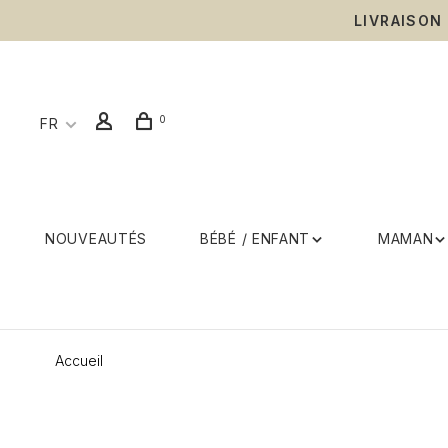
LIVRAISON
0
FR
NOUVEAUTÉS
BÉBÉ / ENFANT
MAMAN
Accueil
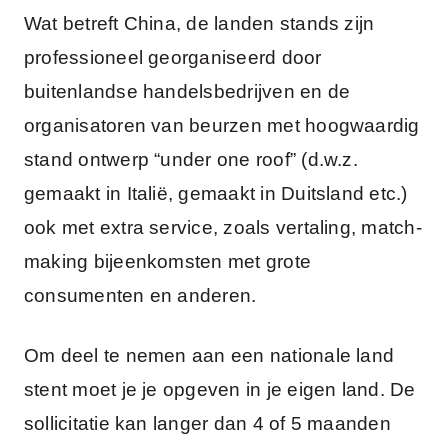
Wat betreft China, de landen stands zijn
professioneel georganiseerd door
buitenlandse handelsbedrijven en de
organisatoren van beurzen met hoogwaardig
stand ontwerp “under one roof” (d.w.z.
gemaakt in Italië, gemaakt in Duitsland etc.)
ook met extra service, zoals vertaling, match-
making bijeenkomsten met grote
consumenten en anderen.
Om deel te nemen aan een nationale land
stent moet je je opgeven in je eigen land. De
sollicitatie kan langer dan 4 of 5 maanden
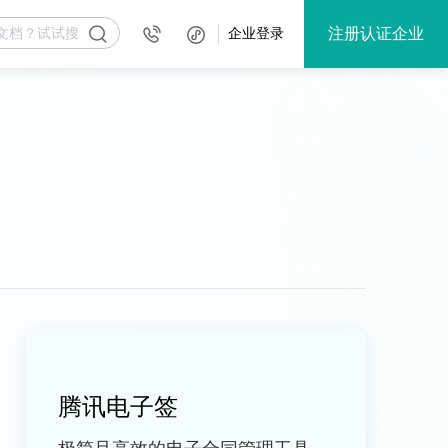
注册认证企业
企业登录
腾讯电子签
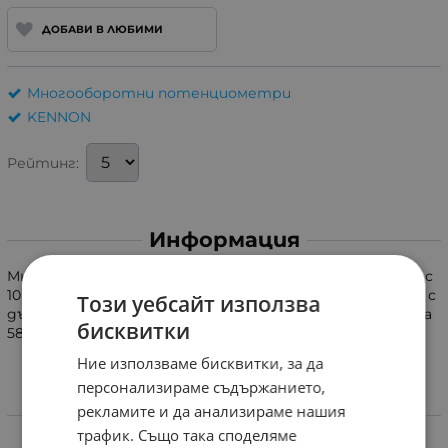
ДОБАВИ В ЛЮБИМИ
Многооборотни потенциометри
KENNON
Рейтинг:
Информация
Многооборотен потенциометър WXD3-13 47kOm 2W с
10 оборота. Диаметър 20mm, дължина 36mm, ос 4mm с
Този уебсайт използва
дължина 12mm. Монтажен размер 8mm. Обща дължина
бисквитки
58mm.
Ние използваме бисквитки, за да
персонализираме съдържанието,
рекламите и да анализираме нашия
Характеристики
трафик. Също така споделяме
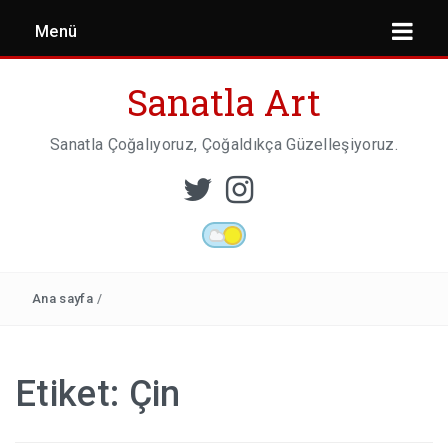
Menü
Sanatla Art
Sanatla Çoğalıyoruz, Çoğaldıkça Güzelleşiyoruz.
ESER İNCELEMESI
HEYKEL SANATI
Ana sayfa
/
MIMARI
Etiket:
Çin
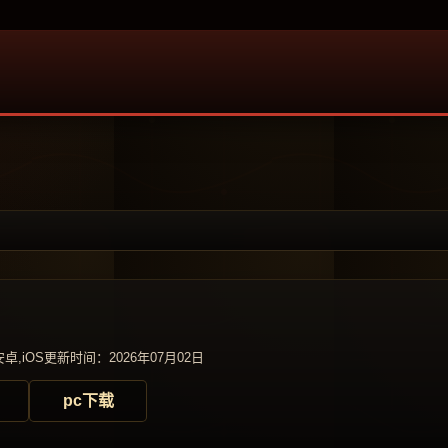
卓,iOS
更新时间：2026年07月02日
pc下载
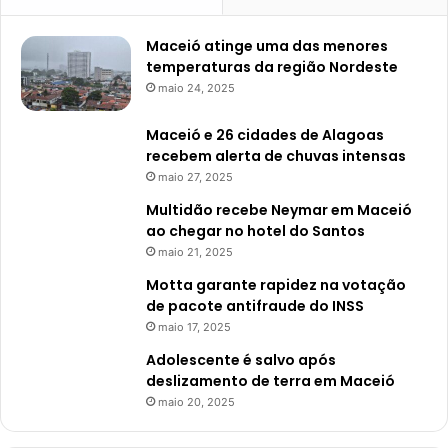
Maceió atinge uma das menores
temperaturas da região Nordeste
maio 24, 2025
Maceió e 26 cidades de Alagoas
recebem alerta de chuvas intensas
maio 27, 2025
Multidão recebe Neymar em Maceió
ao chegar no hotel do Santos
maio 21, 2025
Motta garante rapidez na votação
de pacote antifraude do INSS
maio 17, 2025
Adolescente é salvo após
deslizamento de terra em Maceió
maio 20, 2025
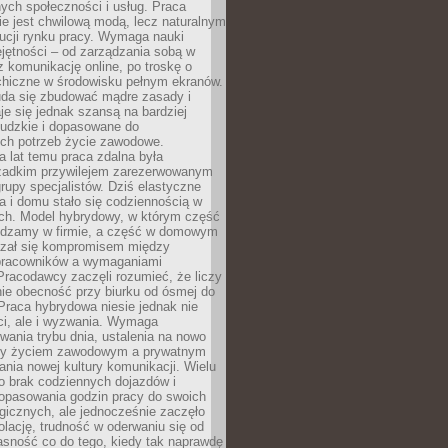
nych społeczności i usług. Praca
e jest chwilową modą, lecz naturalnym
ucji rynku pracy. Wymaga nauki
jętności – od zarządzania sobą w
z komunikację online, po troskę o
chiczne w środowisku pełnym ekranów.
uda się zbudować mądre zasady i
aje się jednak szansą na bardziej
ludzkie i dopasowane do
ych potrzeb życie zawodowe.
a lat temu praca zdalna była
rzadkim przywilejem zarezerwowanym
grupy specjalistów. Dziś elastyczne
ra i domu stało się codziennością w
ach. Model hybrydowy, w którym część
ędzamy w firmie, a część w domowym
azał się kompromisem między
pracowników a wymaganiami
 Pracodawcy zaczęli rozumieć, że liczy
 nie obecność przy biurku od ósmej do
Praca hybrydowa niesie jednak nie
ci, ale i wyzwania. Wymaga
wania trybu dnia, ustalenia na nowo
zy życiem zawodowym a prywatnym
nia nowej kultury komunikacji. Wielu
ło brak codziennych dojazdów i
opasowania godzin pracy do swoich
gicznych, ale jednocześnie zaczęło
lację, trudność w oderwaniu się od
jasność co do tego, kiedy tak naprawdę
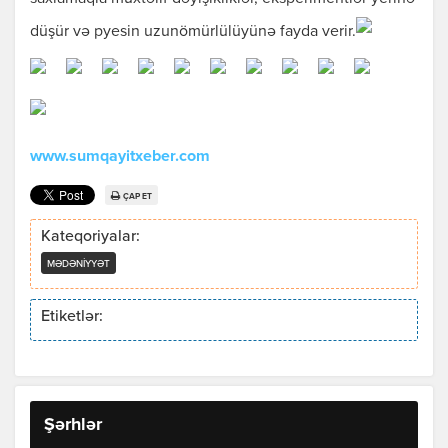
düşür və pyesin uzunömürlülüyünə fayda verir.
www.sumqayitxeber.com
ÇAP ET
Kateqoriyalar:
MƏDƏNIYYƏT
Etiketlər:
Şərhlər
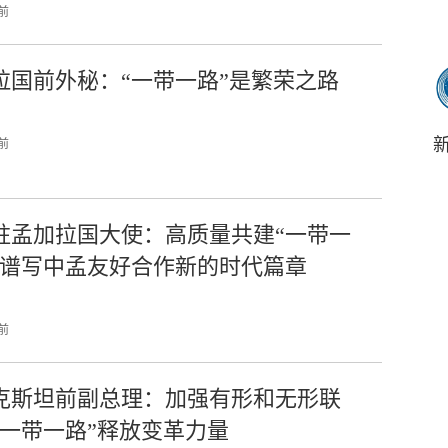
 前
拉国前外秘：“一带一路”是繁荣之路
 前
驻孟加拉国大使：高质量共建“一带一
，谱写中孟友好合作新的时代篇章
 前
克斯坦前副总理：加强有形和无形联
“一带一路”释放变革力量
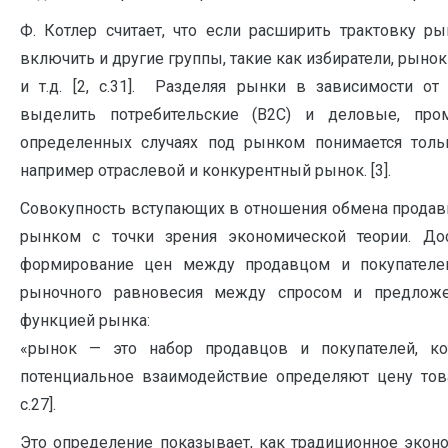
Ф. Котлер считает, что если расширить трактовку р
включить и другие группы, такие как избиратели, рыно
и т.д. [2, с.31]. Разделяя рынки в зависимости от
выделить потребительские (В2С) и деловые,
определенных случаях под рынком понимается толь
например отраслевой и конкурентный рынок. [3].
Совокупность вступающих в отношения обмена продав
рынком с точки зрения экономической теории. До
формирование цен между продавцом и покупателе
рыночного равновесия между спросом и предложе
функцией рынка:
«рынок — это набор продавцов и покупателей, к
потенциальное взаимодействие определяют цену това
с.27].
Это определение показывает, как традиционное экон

■ ■ ■ ■ ■ ■ ■

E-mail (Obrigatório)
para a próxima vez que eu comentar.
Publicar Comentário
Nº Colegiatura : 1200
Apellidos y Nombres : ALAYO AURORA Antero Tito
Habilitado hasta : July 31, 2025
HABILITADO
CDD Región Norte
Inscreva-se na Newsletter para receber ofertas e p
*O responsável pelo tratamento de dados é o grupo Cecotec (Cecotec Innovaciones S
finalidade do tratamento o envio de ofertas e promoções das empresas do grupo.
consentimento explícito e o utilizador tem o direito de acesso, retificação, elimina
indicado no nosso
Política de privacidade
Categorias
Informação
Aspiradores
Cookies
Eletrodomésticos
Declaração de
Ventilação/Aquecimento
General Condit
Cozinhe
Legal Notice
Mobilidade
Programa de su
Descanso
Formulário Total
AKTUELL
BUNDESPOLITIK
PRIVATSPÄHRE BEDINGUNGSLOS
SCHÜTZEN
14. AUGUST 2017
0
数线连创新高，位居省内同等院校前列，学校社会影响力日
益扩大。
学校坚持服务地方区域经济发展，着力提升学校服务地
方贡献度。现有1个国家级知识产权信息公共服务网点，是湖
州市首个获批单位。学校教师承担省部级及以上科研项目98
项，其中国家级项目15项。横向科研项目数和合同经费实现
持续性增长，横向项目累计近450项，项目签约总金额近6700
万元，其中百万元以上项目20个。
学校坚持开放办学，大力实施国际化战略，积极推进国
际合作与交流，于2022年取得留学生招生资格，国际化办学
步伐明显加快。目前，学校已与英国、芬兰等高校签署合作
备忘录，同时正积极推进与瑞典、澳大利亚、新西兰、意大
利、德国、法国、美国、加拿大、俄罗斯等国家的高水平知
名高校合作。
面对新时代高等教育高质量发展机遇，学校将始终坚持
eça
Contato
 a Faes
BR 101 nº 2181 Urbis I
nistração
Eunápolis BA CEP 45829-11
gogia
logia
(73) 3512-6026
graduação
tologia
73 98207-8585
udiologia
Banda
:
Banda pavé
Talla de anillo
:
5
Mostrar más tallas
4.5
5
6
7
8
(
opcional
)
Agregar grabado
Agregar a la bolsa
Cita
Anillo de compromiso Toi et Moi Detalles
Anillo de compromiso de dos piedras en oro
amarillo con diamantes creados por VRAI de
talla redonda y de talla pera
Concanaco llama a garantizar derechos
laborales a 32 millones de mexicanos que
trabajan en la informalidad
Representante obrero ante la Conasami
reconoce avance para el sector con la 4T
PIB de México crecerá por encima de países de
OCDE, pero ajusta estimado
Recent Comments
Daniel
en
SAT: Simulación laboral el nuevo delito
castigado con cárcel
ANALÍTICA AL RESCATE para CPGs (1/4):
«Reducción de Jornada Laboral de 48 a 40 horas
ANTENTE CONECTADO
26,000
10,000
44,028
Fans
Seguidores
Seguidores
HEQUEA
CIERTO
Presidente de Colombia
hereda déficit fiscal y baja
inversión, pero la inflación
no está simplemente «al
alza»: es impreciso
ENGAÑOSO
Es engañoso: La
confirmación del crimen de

■ ■ ■ ■ ■ ■ ■

AIM OF THE TASK: Search the data above for the string "ofertas" and return every line that has it.

ANSWER BELOW:
Inscreva-se na Newsletter para receber ofertas e p
finalidade do tratamento o envio de ofertas e promoções das empresas do grupo.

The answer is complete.